In an interview with Bloomberg Markets Magazine published this week, Reinhart said the global economic recovery “is unlikely to be V-shaped, and we’re unlikely to return to the pre-pandemic world.”

“One thing that’s clear is the numbers are going to look spectacularly great in some months simply because you’re coming out from a base that was pretty devastated,” she said. “That doesn’t imply that per capita incomes are going to go back in V-shape to what they were before.”

‘Unsustainable Debt’

She also warned of a “very broad” hit to emerging markets from the virus and collapse in oil prices, adding many will need help paying their debts and that China will have to provide relief, given that its role as a lender has grown in recent decades.

“She is a great choice, particularly at this moment,” said Brad Setser, an economist at the U.S. Treasury Department during the Obama administration who is now at the Council on Foreign Relations. “ She really understands the risks that come with large amounts of external borrowing.”

Reinhart and Rogoff, also a professor at Harvard, were criticized in 2013 for a 2010 paper where they concluded that countries with public debt greater than 90 percent of gross domestic product suffered slower economic growth. The economists, in response to a paper by researchers from the University of Massachusetts at Amherst, acknowledged that they had inadvertently left some data out of their calculations in the study. The error didn’t change their basic findings, the Harvard economists said.
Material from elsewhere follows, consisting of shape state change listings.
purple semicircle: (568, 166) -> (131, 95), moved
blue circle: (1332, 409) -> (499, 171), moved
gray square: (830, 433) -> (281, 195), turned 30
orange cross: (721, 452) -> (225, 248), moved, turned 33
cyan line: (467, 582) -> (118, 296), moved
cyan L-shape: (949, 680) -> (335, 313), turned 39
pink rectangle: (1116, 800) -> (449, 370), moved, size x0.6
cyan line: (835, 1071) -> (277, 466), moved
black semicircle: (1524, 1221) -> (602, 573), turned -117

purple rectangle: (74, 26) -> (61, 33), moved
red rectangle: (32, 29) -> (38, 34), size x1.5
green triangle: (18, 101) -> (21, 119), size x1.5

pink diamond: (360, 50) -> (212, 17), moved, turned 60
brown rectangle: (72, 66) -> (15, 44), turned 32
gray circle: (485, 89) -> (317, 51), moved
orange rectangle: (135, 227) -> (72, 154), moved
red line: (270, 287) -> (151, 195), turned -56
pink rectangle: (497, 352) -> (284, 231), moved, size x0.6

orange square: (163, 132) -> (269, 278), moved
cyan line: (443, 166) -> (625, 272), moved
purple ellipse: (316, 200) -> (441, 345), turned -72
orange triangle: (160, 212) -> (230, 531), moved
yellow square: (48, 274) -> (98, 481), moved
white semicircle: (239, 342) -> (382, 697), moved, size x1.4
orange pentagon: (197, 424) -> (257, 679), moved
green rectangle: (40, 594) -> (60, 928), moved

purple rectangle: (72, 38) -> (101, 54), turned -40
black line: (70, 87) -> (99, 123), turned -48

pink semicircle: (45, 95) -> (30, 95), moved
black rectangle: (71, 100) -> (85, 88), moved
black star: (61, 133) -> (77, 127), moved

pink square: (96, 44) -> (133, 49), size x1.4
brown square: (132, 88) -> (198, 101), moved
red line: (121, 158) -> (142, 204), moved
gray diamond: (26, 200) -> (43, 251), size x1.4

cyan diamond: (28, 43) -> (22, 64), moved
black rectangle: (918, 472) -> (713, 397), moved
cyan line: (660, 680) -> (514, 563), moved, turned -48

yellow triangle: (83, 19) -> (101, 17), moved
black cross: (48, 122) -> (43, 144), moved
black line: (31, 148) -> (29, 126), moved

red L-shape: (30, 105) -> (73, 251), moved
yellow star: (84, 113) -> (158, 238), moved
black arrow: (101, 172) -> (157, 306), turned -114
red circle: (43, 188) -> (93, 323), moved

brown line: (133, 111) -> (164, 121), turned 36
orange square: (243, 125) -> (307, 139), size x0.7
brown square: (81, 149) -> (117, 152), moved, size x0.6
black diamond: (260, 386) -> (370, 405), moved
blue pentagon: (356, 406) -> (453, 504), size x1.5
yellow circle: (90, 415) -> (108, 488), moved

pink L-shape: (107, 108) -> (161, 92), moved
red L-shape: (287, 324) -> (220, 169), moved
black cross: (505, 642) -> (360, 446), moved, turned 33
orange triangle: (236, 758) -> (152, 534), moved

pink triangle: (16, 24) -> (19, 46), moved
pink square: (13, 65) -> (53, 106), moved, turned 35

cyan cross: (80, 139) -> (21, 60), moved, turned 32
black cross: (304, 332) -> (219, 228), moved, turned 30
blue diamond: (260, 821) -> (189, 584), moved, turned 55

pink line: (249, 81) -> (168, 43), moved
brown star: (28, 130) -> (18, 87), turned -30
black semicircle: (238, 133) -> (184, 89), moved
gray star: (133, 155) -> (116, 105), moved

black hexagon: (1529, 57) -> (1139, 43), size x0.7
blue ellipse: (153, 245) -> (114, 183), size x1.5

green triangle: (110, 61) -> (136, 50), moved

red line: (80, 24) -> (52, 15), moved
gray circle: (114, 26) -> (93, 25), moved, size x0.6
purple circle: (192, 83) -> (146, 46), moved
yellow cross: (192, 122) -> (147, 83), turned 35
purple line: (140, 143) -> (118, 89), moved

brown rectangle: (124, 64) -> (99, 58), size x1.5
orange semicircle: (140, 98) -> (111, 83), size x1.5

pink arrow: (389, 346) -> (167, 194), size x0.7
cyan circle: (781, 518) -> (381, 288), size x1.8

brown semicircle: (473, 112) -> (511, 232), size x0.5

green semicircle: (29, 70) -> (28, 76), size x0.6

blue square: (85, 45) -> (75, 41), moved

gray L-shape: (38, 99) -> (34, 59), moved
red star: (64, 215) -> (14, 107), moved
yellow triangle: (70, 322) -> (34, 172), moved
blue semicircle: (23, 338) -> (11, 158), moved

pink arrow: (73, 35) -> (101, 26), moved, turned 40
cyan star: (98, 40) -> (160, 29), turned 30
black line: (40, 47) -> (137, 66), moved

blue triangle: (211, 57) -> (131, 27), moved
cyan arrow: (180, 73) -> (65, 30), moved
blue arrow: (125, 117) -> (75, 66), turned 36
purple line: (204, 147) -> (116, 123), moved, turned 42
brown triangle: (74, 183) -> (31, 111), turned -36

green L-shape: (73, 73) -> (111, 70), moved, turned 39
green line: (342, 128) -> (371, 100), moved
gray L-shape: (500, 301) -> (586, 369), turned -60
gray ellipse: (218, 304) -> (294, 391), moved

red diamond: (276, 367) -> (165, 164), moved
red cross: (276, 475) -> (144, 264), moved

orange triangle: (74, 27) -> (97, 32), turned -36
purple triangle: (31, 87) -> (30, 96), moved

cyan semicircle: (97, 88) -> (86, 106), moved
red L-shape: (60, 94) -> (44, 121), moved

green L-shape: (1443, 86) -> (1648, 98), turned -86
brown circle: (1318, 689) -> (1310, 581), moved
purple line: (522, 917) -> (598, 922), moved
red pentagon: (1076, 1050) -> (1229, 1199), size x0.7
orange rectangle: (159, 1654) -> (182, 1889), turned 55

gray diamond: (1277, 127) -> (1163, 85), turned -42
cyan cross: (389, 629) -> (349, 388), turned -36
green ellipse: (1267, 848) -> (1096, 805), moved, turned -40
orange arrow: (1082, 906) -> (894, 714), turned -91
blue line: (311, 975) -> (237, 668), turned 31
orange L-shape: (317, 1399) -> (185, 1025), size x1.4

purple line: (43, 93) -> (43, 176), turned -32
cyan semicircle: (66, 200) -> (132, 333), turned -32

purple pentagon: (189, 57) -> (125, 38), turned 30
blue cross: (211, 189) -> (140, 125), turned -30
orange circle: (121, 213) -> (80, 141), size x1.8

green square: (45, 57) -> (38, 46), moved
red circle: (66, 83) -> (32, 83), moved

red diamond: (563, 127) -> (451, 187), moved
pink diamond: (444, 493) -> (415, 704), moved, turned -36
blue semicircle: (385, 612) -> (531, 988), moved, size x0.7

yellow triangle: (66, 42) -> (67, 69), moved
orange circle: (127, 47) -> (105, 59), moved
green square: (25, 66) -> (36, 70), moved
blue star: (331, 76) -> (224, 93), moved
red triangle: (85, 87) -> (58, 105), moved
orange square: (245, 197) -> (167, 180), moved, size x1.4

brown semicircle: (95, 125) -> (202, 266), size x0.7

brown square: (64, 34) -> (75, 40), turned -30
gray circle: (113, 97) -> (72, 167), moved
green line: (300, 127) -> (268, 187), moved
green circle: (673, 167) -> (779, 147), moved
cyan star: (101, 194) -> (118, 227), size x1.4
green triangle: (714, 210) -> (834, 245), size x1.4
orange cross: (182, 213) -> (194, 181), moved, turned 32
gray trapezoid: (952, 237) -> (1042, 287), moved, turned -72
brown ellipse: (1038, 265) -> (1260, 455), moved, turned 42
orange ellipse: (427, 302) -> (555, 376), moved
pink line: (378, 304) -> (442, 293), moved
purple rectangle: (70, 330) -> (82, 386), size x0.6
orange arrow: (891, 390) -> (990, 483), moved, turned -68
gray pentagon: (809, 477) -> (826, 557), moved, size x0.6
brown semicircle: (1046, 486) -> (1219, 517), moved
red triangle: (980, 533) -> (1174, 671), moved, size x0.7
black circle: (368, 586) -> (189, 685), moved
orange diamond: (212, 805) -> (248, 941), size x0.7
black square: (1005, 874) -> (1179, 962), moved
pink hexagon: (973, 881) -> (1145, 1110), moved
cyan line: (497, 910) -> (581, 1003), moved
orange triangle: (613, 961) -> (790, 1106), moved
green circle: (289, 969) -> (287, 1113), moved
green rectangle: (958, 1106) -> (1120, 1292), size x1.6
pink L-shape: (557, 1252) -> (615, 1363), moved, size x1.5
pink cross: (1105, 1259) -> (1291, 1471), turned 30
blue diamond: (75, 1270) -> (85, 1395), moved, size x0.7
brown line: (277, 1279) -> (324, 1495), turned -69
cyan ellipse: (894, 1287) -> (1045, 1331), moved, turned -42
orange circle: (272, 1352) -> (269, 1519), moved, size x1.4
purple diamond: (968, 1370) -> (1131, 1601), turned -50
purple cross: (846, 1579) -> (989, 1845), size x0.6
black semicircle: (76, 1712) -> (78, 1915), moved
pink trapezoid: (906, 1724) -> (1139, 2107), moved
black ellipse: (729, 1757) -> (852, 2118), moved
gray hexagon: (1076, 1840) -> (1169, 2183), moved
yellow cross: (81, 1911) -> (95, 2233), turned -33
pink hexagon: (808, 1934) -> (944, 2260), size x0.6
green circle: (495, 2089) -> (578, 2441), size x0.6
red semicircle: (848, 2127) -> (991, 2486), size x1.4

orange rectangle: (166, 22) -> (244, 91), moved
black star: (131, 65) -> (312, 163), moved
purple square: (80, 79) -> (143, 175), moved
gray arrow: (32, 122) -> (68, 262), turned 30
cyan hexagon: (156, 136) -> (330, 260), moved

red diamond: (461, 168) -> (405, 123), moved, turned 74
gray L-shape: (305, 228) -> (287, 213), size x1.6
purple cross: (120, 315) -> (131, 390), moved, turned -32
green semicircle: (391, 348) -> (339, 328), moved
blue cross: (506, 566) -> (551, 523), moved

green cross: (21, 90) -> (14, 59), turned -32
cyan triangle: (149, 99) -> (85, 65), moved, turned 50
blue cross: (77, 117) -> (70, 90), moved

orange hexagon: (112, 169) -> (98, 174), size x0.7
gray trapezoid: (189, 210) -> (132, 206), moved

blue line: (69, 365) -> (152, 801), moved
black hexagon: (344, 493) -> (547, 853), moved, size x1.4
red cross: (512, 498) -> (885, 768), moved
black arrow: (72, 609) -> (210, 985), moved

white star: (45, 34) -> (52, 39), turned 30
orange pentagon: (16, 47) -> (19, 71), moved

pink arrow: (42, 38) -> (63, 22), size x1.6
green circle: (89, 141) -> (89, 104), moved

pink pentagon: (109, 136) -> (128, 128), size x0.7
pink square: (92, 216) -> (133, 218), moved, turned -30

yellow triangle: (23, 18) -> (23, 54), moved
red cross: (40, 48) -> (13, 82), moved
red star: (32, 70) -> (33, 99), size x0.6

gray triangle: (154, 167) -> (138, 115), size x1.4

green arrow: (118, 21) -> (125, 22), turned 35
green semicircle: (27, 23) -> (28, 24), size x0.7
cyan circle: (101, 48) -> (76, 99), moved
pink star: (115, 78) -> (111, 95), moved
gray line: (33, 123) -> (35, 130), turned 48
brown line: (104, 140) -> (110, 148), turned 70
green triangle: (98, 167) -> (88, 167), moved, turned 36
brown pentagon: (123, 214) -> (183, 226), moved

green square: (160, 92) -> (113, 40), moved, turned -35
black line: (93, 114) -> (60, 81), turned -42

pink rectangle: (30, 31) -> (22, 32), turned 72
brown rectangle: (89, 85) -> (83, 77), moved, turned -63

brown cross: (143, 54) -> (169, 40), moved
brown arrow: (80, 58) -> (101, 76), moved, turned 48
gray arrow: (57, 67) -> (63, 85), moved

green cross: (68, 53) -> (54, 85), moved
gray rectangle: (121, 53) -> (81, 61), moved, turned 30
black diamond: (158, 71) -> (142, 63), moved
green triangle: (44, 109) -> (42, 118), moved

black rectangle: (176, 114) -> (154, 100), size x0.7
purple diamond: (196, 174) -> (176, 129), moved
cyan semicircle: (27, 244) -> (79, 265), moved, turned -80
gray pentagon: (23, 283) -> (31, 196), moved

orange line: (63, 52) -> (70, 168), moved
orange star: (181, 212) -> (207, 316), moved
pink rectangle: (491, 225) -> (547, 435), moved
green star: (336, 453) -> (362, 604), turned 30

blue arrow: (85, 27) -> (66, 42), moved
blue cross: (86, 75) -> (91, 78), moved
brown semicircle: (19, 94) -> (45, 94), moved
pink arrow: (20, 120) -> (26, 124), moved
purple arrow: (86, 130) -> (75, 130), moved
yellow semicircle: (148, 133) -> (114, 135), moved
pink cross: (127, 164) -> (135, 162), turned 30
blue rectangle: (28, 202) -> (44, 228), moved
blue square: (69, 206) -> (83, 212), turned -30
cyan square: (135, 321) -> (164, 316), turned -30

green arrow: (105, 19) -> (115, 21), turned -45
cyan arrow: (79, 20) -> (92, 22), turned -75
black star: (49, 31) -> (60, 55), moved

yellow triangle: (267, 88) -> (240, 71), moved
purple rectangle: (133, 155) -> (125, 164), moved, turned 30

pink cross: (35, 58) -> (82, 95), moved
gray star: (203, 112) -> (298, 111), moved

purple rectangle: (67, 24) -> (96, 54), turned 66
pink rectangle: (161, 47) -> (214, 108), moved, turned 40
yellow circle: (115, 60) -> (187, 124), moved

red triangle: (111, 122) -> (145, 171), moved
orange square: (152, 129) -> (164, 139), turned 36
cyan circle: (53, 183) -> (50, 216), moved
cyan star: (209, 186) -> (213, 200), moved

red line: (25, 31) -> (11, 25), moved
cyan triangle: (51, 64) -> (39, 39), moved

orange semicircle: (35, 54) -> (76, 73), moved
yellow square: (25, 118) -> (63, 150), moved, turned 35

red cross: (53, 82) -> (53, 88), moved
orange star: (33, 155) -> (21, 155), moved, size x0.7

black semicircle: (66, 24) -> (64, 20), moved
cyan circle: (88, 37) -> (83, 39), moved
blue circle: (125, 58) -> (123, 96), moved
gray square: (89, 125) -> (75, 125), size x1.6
Read more: What Alternative Data Says On Downturn, Recovery

Reinhart’s expertise on sovereign debt will be valuable at a time of stress for many economies, said Mark Sobel, a former U.S. Treasury official now at the Official Monetary and Financial Institutions Forum, a think-tank focused on economic policy and central banking.

“That is likely to prove extremely important because the crisis will undoubtedly force many countries into unsustainable debt positions,” Sobel said.